== LISTED ENTRIES ==

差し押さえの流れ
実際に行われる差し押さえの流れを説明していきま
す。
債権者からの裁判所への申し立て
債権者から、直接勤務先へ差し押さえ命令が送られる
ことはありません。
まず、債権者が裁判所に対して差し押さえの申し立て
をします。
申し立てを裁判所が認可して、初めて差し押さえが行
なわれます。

===
== LISTED ENTRIES ==

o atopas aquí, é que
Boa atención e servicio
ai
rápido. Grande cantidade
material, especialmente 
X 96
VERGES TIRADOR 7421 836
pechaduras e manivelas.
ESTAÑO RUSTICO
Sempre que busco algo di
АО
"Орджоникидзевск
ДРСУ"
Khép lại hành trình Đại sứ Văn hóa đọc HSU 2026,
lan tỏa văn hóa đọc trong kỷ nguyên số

===

#### [AIM OF THE TASK]
Produce a word-for-word copy of everything above from the line holding "rápido. Grande cantidade" down to the line holding "lan tỏa văn hóa đọc trong kỷ nguyên số", with both of those lines kept.

#### [RESULT OF THIS EXERCISE]
rápido. Grande cantidade
material, especialmente 
X 96
VERGES TIRADOR 7421 836
pechaduras e manivelas.
ESTAÑO RUSTICO
Sempre que busco algo di
АО
"Орджоникидзевск
ДРСУ"
Khép lại hành trình Đại sứ Văn hóa đọc HSU 2026,
lan tỏa văn hóa đọc trong kỷ nguyên số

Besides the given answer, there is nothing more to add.